RR2CS: What are some of your biggest lessons on the land? 

Jenna: We learn a lot from what the muskeg on our land tells us year to year. In some years, the garden is suggesting ‘this would be a good area for a rainwater pond’ because it’s a low-lying area. So we build a swale, or a pond down to that area. This is how we approach building bodies of water. We’ve always built our ponds in spaces that the land suggests and the areas always fill themselves. We’ve never had to fill our large dugout — and it’s 18 feet deep. 

It’s really about watching the land and meeting nature in the middle. If you want to push your agenda onto a space and the land is suggesting otherwise, it’s not going to pan out. For example, if you want to put an orchard in an area with heavy clay or muskeg, it won’t work. The land suggests places to us where it’s best for certain crops. 

With climate change, we’ve noticed that it’s subject to shift from year to year, just like last year with high water to this year with drought. Its a kind of a dance with the land. Its a give and take relationship. The more I learn, the more I realize I have so far to go in my connection with this place, this land, with community. I don’t mind feeling like a beginner for the rest of my life in this journey; it keeps my mind wide open. That feels like a good place to be.

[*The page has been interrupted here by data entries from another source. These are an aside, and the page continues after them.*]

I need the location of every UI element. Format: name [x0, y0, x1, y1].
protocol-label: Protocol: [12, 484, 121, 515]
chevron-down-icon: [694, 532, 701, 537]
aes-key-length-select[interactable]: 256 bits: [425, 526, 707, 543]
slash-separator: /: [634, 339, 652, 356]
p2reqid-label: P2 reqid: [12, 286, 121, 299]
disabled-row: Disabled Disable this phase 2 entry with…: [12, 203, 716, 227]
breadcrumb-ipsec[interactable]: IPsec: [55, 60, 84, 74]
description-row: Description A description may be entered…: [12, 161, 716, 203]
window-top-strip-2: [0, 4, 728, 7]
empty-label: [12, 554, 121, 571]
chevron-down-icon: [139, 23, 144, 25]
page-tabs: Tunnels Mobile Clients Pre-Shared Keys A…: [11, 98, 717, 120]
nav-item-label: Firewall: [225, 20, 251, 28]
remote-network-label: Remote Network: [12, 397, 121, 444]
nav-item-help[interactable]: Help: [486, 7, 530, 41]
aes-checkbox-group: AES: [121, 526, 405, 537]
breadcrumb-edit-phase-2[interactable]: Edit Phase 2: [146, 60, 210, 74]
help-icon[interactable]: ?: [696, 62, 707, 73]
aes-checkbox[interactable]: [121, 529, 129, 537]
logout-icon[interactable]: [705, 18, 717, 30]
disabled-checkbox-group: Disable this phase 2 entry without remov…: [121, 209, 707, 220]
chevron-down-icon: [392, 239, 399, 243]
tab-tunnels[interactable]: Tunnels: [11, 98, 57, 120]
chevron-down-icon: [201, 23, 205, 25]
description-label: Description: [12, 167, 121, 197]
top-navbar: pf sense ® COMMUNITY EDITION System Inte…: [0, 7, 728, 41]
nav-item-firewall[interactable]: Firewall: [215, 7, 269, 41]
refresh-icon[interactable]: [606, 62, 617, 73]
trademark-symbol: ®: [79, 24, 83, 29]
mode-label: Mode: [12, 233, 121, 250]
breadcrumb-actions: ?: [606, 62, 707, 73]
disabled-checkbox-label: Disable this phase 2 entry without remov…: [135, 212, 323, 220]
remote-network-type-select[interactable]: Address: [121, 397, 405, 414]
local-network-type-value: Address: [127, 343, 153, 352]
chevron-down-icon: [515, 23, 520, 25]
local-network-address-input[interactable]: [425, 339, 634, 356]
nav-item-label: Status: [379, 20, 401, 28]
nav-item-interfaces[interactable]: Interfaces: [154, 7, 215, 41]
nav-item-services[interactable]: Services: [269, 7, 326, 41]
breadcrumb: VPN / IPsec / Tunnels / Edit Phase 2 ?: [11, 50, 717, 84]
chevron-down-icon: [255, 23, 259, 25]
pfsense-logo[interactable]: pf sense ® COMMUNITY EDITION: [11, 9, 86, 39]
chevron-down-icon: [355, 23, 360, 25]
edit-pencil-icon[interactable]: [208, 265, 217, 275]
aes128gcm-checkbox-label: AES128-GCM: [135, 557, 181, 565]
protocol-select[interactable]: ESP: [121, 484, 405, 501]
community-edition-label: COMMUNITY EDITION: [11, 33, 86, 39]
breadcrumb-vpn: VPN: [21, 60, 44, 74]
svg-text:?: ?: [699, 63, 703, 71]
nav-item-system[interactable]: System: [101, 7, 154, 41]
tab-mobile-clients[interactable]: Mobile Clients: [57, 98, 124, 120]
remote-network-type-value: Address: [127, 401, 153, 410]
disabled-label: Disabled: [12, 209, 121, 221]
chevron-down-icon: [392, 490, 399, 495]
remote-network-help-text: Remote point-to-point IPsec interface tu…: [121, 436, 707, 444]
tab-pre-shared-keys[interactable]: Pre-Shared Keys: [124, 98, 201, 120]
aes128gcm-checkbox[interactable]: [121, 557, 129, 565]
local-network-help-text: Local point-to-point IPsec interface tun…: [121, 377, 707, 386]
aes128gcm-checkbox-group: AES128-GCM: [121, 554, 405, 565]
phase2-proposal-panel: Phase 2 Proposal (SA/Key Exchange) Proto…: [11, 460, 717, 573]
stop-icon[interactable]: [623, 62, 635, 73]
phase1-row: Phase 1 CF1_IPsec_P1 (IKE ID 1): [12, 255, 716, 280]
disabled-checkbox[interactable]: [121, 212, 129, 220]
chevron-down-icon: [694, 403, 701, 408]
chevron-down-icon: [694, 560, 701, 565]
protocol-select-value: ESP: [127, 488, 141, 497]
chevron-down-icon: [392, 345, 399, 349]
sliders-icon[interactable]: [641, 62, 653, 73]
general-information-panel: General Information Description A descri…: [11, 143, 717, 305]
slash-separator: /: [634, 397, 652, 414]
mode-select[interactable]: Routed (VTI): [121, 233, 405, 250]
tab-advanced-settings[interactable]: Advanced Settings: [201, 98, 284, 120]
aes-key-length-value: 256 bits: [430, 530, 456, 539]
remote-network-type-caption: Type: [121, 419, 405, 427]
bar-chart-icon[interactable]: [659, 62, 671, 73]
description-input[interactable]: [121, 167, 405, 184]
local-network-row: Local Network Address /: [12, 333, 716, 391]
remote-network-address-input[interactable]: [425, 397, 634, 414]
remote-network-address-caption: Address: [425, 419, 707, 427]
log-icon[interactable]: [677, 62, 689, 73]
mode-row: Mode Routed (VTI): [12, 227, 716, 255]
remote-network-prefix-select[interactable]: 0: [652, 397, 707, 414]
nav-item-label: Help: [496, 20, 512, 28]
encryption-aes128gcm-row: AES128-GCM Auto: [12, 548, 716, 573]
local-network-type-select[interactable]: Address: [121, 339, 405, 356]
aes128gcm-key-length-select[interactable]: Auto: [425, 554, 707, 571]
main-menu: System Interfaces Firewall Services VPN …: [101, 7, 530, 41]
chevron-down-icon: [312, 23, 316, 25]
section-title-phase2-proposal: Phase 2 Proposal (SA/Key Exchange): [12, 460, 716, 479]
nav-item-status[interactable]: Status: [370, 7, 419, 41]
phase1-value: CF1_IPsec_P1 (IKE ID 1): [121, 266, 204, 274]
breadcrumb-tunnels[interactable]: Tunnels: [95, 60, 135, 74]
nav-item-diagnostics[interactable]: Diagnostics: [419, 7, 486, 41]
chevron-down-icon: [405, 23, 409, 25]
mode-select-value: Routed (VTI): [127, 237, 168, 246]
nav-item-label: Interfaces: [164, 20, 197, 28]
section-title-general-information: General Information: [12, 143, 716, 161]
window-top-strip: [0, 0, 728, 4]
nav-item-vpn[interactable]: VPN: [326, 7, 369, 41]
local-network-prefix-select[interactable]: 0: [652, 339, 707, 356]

Jenna Butler and Thomas Lock manage Larch Grove Farm, 160 acres of forest, muskeg, and a hayfield from the 1920s that they’re restoring into a healthy ecosystem. They manage an organic and vegetable market garden and are working towards offering organic heirloom flowers to their community. Their vision is to provide access to BIPOC land stewards to safely grow food and forage wild foods on the land. Jenna is also the author of A Profession of Hope: Farming on the Edge of the Grizzly Trail, and Revery: A Year of Bees.